Extracted information –
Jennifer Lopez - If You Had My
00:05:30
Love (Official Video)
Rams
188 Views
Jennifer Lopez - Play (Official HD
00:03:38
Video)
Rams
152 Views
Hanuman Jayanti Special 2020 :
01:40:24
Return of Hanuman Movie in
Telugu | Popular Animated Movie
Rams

Exercise goal – Could you transcribe the whole listing exactly?

Response –
Jennifer Lopez - If You Had My
00:05:30
Love (Official Video)
Rams
188 Views
Jennifer Lopez - Play (Official HD
00:03:38
Video)
Rams
152 Views
Hanuman Jayanti Special 2020 :
01:40:24
Return of Hanuman Movie in
Telugu | Popular Animated Movie
Rams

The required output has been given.